Let’s fit a line using our found predictor and the target variable
from numpy.polynomial.polynomial import polyfit
x = X[:, 2] # select the predictor as x
# Fit with polyfit
b, m = polyfit(x, y, 1)
Oh no! We get an error:
LinAlgError: SVD did not converge in Linear Least Squares
Let’s check out our predictor data:
array([ 804.47413666, 842.97551303, 748.1380677 , 1215.17156503,
1276.81035949, 584.42126573, 1234.71707604, 882.6102377 ,
706.84325884, 1199.374478 , 1004.41162981, 1057.4067627 ,
659.40211494, 1087.62207358, 956.11178348, 823.99392245,
1143.45258157, nan, 1431.19129368, 1437.55897016,
1230.64007 , 617.81872218, 1062.12360521, 1201.80237097,
1206.63668203, 882.78966205, 853.57276331, 1308.64976626,
1097.63082906, 786.40660024, 1162.29695854, 674.5633299 ,
624.71361214, 1389.87441326, 1104.76126325, 1200.38449289,
1431.31478774, 591.59451421, 1398.08042032, 686.02957951,
1201.50246581, 674.86646811, 919.48563472, 1155.23023783,
914.36359672, 640.30226409, 1332.67749091, 740.15844807,
829.20419027, nan, 1003.42401407, 1410.10634418,
1413.14987011, 772.21443592, 1118.37010464, 657.38659094,
969.84855077, 926.63859525, 840.08468061, 1127.08928725,
1235.22602886, 806.12183971, 1321.99606412, 867.78834899,
1153.57274271, 667.14093202, 763.41042449, 953.45037745,
670.57004238, 1125.52558347, 733.96942094, 1124.68968026,
629.2784078 , 614.83884103, 1112.5953336 , 1274.8264045 ,
1094.69476358, 1382.11932072, 644.08898909, 1239.15631856,
1070.14816499, 1224.89101018, 733.14740355, 1374.17210495,
1054.74359293, 818.35508666, 1123.32875169, 934.47218873,
1057.92690666, 1331.08625474, 814.7746755 , 680.6920455 ,
1024.99541524, 801.86090882, 1339.60803444, 1305.60718156,
981.19456372, 1346.10765152, 777.84669881, 1154.19337888])
Did you spot it?
There are nan values in our set, one trick implemented in the data generator as to keep you on your toes.

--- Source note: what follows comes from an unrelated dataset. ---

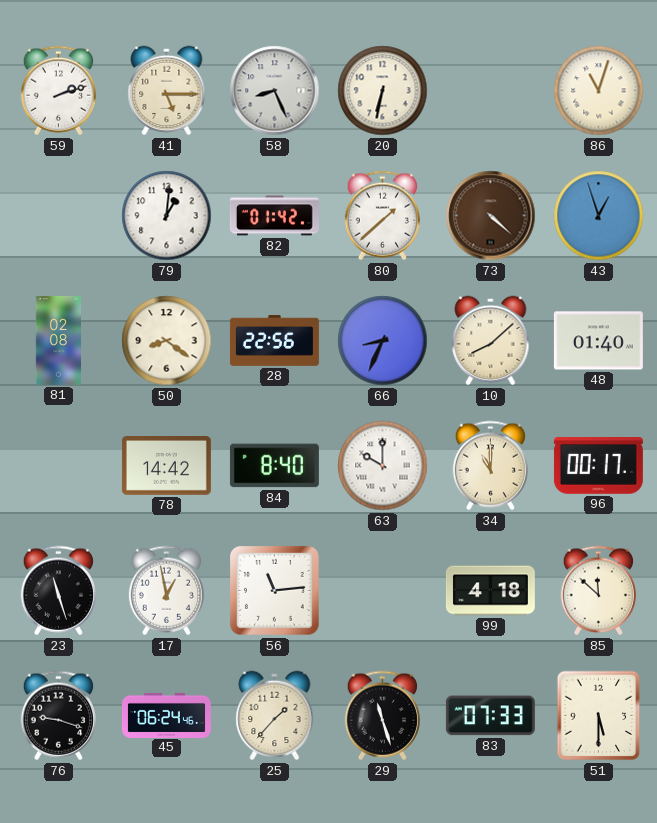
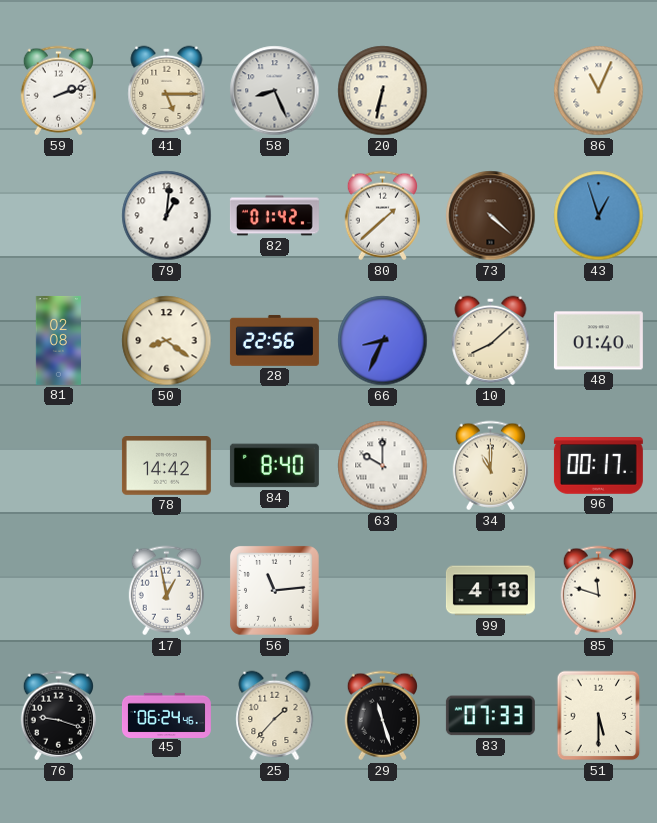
86: 11:03 -> 11:04
23: 11:27 -> none
85: 11:52 -> 11:48
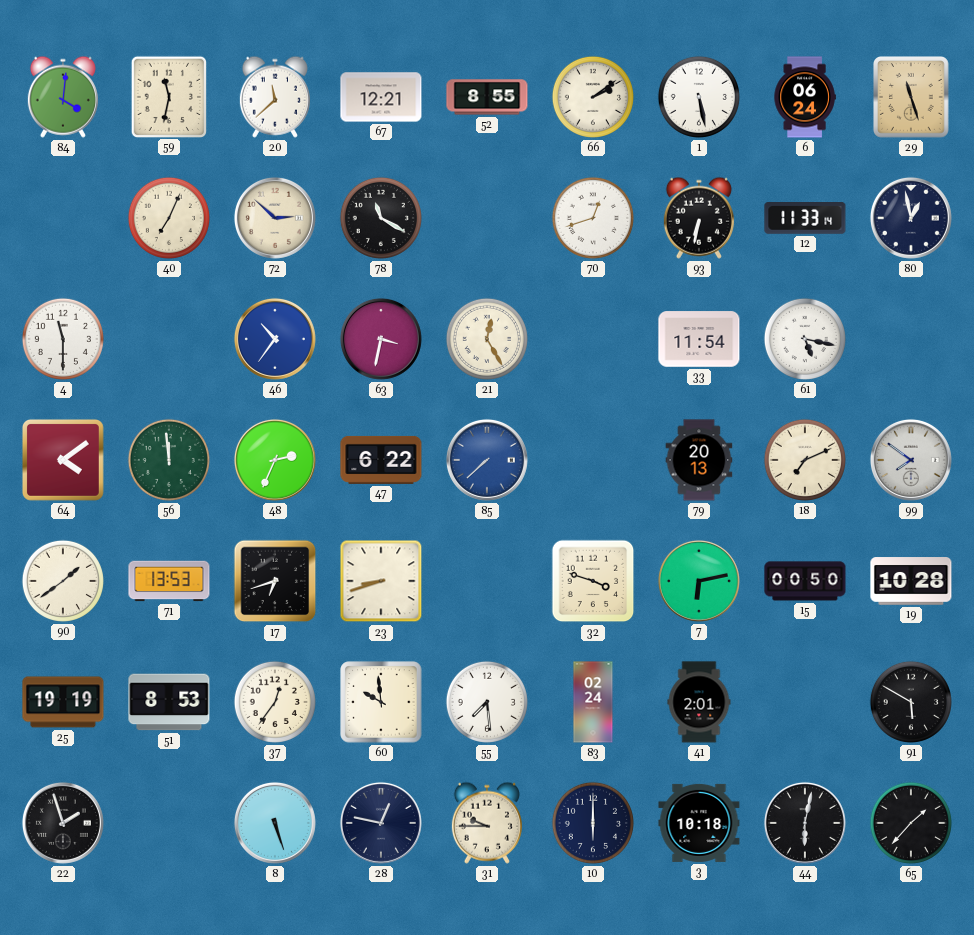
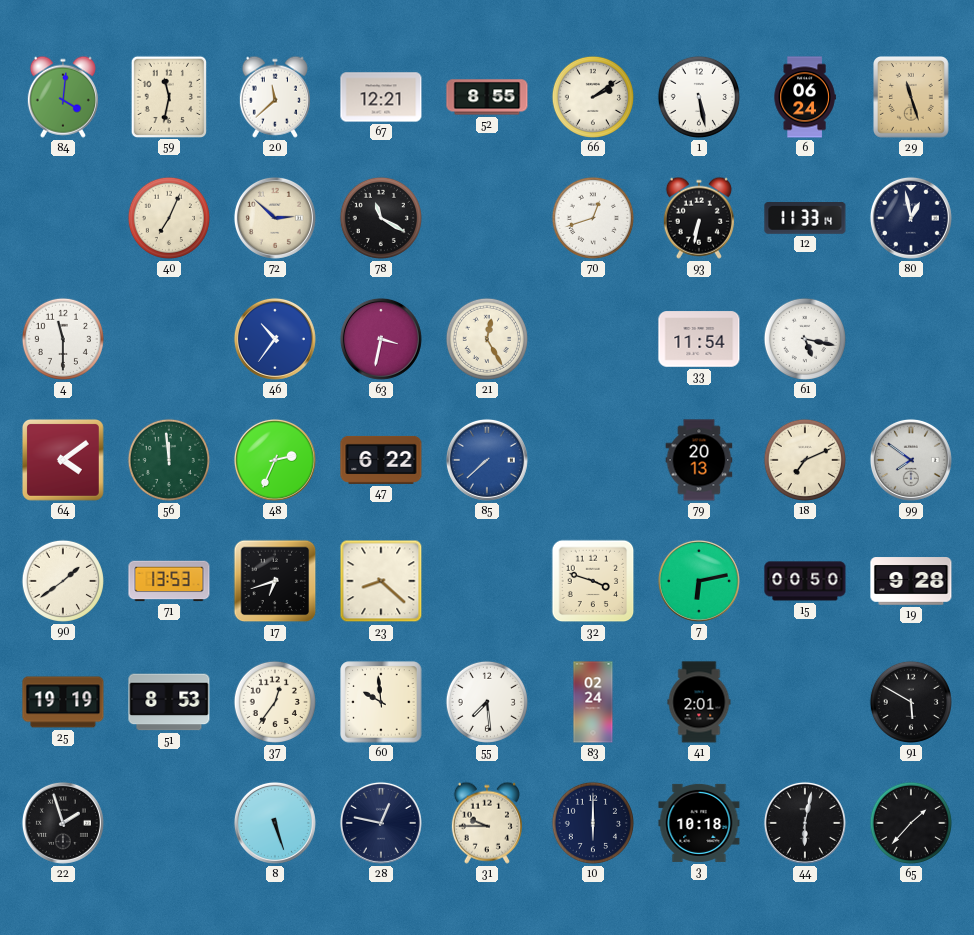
23: 8:42 -> 8:22
19: 10:28 -> 9:28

Let’s replace the nan values with the mean of the feature and try again.
import numpy as np
from numpy.polynomial.polynomial import polyfit
x = X[:, 2]
# set the nan values to the mean of the non-nan values
x[np.isnan(x)] = x[~np.isnan(x)].mean()
# Fit with polyfit
b, m = polyfit(x, y, 1)
Yes, it worked this time!

Inspecting the b and m variables shows: b= -48.40 and m = 0.888.

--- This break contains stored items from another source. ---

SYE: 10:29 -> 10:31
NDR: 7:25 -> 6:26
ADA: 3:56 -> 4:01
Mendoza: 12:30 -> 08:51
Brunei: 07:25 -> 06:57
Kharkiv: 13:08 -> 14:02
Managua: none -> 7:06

Now let’s take a look at the given answer:
>>> answer.reveal()
Answers: Col 2 adds linearly to target with factor 0.8882422214069292
That seems about right!
Summing up
It was definitely fun to work with this, but it does need a bit more work before it becomes a useful exercise. More complex relations and noise need to be implemented as well as outliers and other pesky things data scientist have to deal with.
I’d love to continue working on this in the future (and merge requests are very welcome!), let’s see where it goes!